**THE TASK**
Every record should be written out exactly, with the pictures left out.

━━━━━ RECORDED DATA

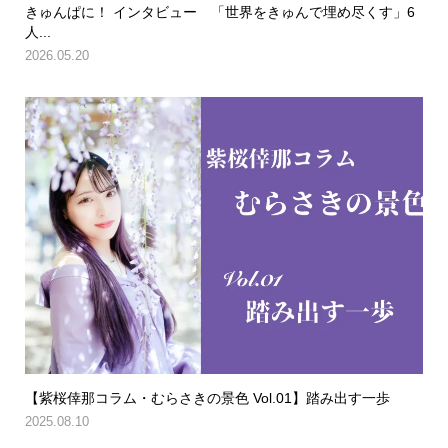
きゅんぱに！ インタビュー 「世界をきゅんで埋め尽くす」6
人...
2026.05.20
【紫桜倖那コラム・むらさきの景色 Vol.01】踏み出す一歩
2025.08.10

━━━━━━━━━━

**PROBLEM SOLUTION**
きゅんぱに！ インタビュー 「世界をきゅんで埋め尽くす」6
人...
2026.05.20
【紫桜倖那コラム・むらさきの景色 Vol.01】踏み出す一歩
2025.08.10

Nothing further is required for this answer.